Start of Dataset records

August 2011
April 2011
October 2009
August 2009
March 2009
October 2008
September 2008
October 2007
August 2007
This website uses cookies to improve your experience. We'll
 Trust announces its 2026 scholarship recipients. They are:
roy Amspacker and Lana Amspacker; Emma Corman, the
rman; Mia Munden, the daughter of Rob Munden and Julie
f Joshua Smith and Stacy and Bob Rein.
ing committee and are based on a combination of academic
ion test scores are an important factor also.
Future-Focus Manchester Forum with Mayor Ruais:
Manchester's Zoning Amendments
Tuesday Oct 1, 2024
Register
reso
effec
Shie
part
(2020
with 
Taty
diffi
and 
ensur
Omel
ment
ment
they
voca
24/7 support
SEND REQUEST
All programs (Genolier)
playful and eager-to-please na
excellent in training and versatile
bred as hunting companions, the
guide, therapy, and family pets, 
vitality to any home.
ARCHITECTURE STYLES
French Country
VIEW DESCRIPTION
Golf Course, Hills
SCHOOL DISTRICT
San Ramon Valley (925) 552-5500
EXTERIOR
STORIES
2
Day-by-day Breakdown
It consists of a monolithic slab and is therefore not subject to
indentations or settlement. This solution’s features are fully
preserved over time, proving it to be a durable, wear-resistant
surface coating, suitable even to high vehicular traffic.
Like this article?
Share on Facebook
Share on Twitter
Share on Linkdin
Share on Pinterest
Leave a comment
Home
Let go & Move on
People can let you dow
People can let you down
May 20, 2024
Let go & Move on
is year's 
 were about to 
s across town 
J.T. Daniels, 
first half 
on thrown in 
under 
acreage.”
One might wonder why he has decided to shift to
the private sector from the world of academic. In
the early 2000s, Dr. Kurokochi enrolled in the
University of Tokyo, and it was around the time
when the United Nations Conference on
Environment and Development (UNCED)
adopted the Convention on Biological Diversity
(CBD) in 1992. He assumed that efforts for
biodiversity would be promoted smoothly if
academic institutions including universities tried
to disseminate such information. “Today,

End of Dataset records

→ **What you have to do**:
Print the records verbatim, stopping after the "f Joshua Smith and Stacy and Bob Rein." line.

→ **Written reply**:
August 2011
April 2011
October 2009
August 2009
March 2009
October 2008
September 2008
October 2007
August 2007
This website uses cookies to improve your experience. We'll
 Trust announces its 2026 scholarship recipients. They are:
roy Amspacker and Lana Amspacker; Emma Corman, the
rman; Mia Munden, the daughter of Rob Munden and Julie
f Joshua Smith and Stacy and Bob Rein.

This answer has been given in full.